Restate word for word the section of the entries that opens at the line containing "Posté par AteliersdeMarie" and closes at the line containing "Encapsulated ช", both lines kept, pictures dropped.

### Data listing

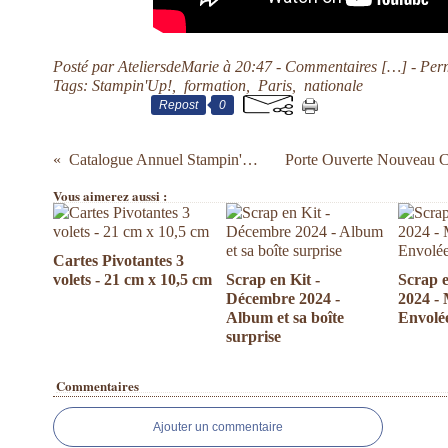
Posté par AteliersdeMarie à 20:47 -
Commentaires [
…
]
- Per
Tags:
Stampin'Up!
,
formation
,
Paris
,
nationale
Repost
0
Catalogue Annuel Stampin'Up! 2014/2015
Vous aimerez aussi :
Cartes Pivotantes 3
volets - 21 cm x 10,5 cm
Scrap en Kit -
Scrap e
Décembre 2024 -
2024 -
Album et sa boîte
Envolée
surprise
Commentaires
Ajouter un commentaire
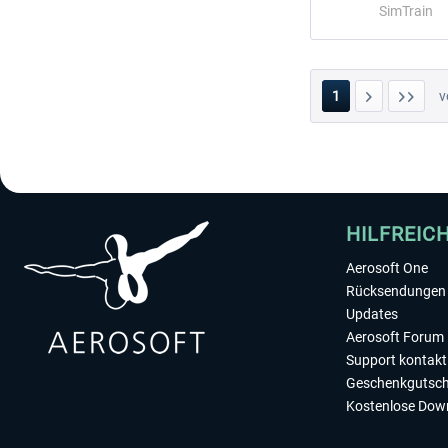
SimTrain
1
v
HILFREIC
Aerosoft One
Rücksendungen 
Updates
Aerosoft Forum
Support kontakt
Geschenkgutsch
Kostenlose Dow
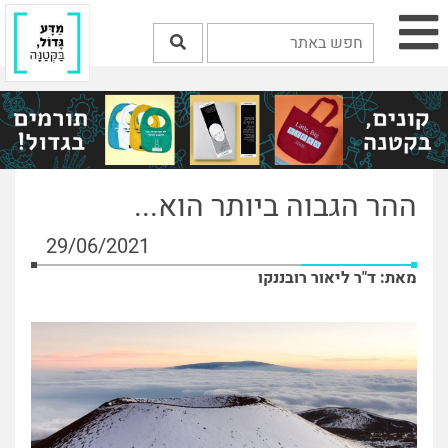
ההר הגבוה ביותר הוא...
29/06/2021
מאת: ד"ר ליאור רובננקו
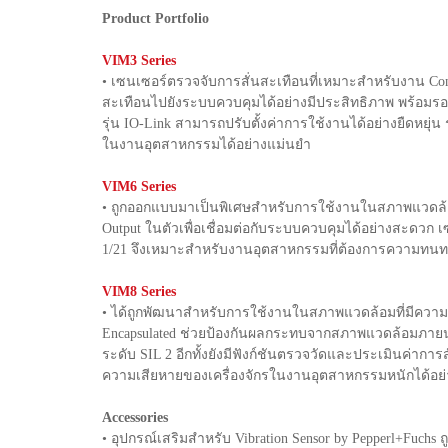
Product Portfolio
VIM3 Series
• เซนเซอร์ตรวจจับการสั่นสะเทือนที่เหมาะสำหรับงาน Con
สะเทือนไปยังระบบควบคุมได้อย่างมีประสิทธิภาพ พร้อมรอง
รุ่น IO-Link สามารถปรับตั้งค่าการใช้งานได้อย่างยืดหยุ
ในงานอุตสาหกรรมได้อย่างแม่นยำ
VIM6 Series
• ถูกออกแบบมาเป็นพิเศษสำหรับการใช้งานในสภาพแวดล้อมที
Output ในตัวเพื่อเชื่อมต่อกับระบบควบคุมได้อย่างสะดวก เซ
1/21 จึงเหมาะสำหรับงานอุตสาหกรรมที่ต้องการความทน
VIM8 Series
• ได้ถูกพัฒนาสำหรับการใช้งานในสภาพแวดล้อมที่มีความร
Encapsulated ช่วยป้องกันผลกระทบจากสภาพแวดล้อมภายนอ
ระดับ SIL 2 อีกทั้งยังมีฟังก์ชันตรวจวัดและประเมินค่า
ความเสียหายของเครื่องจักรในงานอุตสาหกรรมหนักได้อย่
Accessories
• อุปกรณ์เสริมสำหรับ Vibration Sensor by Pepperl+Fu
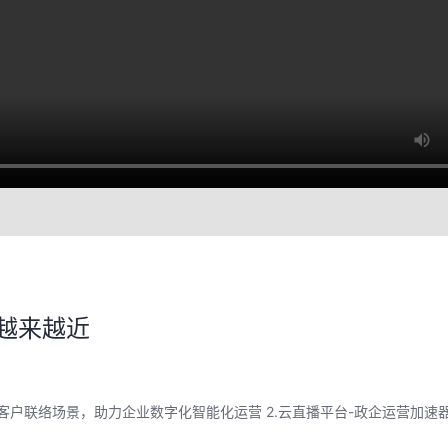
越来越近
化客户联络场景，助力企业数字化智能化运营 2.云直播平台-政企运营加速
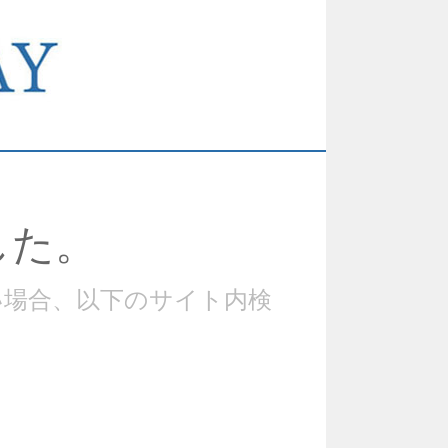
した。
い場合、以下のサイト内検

######
### Data listing

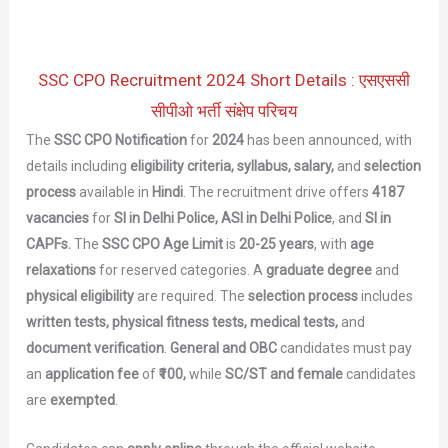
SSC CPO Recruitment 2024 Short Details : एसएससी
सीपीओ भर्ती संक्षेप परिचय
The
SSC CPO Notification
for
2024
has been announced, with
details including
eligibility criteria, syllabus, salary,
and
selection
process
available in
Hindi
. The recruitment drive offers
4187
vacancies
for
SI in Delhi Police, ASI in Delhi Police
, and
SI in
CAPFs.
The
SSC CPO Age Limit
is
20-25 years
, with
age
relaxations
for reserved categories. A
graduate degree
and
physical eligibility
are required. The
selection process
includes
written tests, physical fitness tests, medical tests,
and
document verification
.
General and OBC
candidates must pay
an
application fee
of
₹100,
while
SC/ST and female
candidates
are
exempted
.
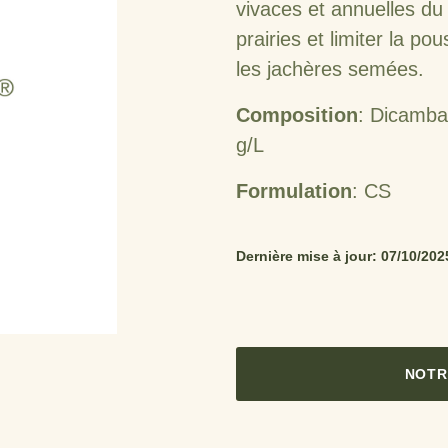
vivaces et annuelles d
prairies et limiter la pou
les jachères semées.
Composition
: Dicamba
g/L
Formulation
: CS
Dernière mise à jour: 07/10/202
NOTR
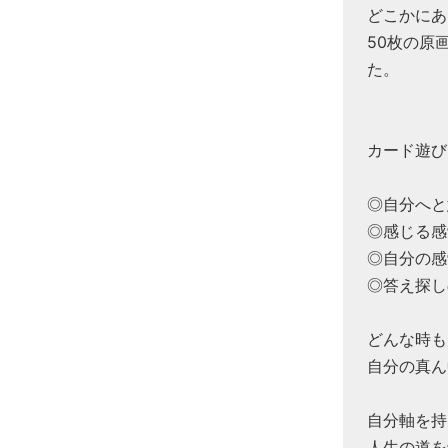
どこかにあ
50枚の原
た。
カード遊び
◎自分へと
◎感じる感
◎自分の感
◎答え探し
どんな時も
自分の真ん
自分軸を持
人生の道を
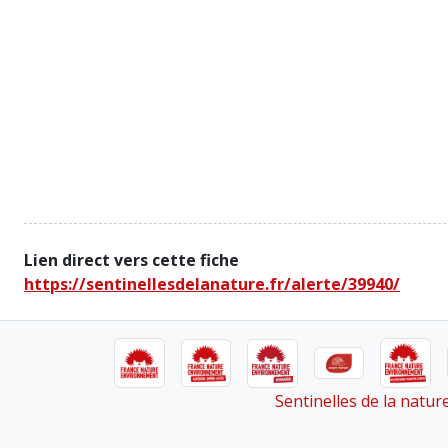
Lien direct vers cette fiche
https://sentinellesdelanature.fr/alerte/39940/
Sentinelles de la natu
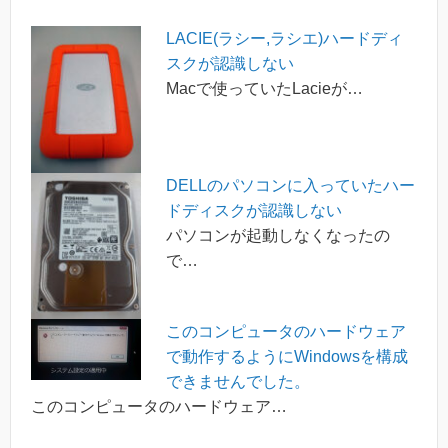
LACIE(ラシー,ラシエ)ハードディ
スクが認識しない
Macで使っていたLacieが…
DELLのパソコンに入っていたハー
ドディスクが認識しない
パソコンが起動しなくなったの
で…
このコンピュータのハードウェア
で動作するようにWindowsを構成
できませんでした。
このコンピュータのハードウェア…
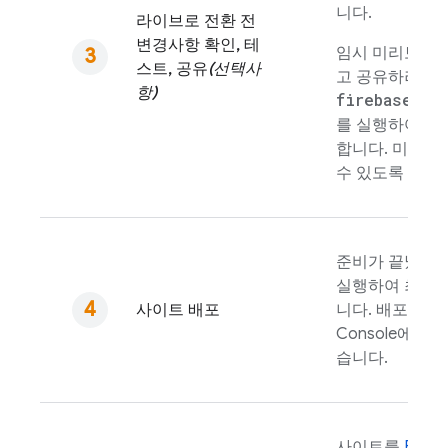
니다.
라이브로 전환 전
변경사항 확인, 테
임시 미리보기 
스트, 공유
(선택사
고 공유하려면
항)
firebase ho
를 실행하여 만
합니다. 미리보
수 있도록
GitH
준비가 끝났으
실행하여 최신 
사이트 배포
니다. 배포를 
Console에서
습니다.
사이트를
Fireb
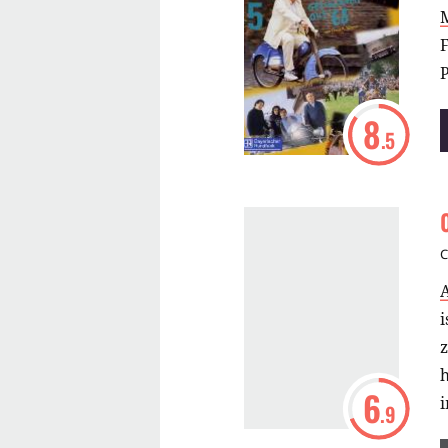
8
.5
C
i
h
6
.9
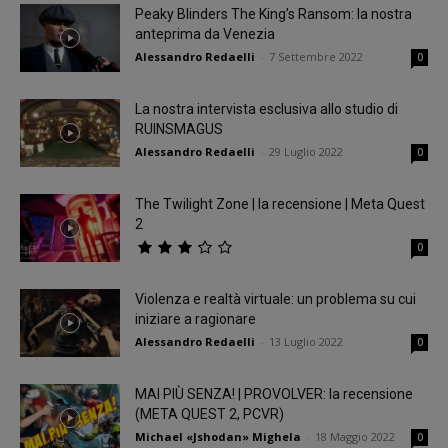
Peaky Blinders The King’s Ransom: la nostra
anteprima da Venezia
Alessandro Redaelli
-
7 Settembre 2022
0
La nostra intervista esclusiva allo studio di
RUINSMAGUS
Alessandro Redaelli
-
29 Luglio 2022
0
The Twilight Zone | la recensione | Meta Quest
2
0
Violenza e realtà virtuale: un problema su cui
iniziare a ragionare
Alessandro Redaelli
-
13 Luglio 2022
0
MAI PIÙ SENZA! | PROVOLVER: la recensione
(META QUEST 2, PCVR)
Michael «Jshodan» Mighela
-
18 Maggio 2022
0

######

▸ Task solution:
Posté par AteliersdeMarie à 20:47 -
Commentaires [
…
]
- Per
Tags:
Stampin'Up!
,
formation
,
Paris
,
nationale
Repost
0
Catalogue Annuel Stampin'Up! 2014/2015
Vous aimerez aussi :
Cartes Pivotantes 3
volets - 21 cm x 10,5 cm
Scrap en Kit -
Scrap e
Décembre 2024 -
2024 -
Album et sa boîte
Envolée
surprise
Commentaires
Ajouter un commentaire
SimTrain
1
v
HILFREIC
Aerosoft One
Rücksendungen 
Updates
Aerosoft Forum
Support kontakt
Geschenkgutsch
Kostenlose Dow
ההר הגבוה ביותר הוא...
29/06/2021
מאת: ד"ר ליאור רובננקו
Product Portfolio
VIM3 Series
• เซนเซอร์ตรวจจับการสั่นสะเทือนที่เหมาะสำหรับงาน Con
สะเทือนไปยังระบบควบคุมได้อย่างมีประสิทธิภาพ พร้อมรอง
รุ่น IO-Link สามารถปรับตั้งค่าการใช้งานได้อย่างยืดหยุ
ในงานอุตสาหกรรมได้อย่างแม่นยำ
VIM6 Series
• ถูกออกแบบมาเป็นพิเศษสำหรับการใช้งานในสภาพแวดล้อมที
Output ในตัวเพื่อเชื่อมต่อกับระบบควบคุมได้อย่างสะดวก เซ
1/21 จึงเหมาะสำหรับงานอุตสาหกรรมที่ต้องการความทน
VIM8 Series
• ได้ถูกพัฒนาสำหรับการใช้งานในสภาพแวดล้อมที่มีความร
Encapsulated ช่วยป้องกันผลกระทบจากสภาพแวดล้อมภายนอ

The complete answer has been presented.